Assigned task
Please retype every entry below, keeping it exactly the same.

Data records
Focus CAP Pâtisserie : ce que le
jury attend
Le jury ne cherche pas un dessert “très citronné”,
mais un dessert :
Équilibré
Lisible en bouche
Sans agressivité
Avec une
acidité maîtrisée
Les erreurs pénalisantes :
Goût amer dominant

Result of the exercise
Focus CAP Pâtisserie : ce que le
jury attend
Le jury ne cherche pas un dessert “très citronné”,
mais un dessert :
Équilibré
Lisible en bouche
Sans agressivité
Avec une
acidité maîtrisée
Les erreurs pénalisantes :
Goût amer dominant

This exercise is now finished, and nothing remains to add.